La vraie question reste pourtant : Qui n’est-il pas ? Un mime…. Oui, mais bien plus pourtant ! Raoul, interprété et habité par James Thierrée, est à la fois mime, danseur, acrobate, humoriste, violoniste, ensorceleur, marionnettiste, illusionniste et par-dessus tout incroyablement humain. L’héritage de Chaplin, auquel Thierrée fait honneur, est modernisé et s’exprime dans toutes les langues onomatopéiques et corporelles que l’on dénombre dans les arts de la scène. Chacun des mouvements de Raoul est précis, criant d’expression et synchronisé avec tant le décor, la musique que l’éclairage et les mécanisations. C’est parfois à se demander si la musique n’est pas elle-même transportée par ses pas de danse, tant il semble ne former qu’un avec elle. La fluidité et la subtilité des gestes soutiennent l’histoire et la portent à bout portant. Ses expressions faciales font ressentir chacune des facettes de l’Homme tout en évitant de sombrer dans une parodie.

Raoul évolue dans un univers qui se tord, se déconstruit, se dévoile, s’ouvre et se referme, joue à la cachette, explose et se dénude. La sobriété du décor cache pourtant d’innombrables ressources qui plutôt que d’être prévisibles, se dévoilent l’une après l’autre dans une succession d’ébahissements. C’est à croire que le décor est lui aussi vivant, se métamorphosant au gré de l’histoire de façon inusitée et déconcertante.

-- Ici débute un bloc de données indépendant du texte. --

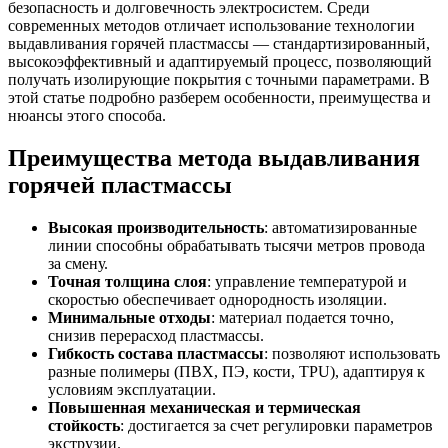
безопасность и долговечность электросистем. Среди
современных методов отличает использование технологии
выдавливания горячей пластмассы — стандартизированный,
высокоэффективный и адаптируемый процесс, позволяющий
получать изолирующие покрытия с точными параметрами. В
этой статье подробно разберем особенности, преимущества и
нюансы этого способа.
Преимущества метода выдавливания
горячей пластмассы
Высокая производительность
: автоматизированные
линии способны обрабатывать тысячи метров провода
за смену.
Точная толщина слоя
: управление температурой и
скоростью обеспечивает однородность изоляции.
Минимальные отходы
: материал подается точно,
снизив перерасход пластмассы.
Гибкость состава пластмассы
: позволяют использовать
разные полимеры (ПВХ, ПЭ, кости, TPU), адаптируя к
условиям эксплуатации.
Повышенная механическая и термическая
стойкость
: достигается за счет регулировки параметров
экструзии.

Les accessoires, mécanisations et marionnettes, y évoluent de façon assumée tout en conservant toute leur théâtralité. Quoique le terme “marionnettes” puisse en effaroucher quelques-uns, l’allure parfois industrialisée des créatures s’amalgame parfaitement à l’environnement dégénérescent.

L’histoire de Raoul est intemporelle et accessible à tout âge, bien qu’elle ne tende aucunement vers l’infantilisation. Il exprime au contraire la force, la sensualité et les angoisses humaines dans un langage universel, quoique unique à lui-même. Bref, Raoul est l’exemple irréprochable d’un spectacle qui parle, même pour ceux qui n’ont pas les oreilles pour écouter.

– Sabrina Johnson

 Raoul, à la Tohu jusqu’au 13 septembre.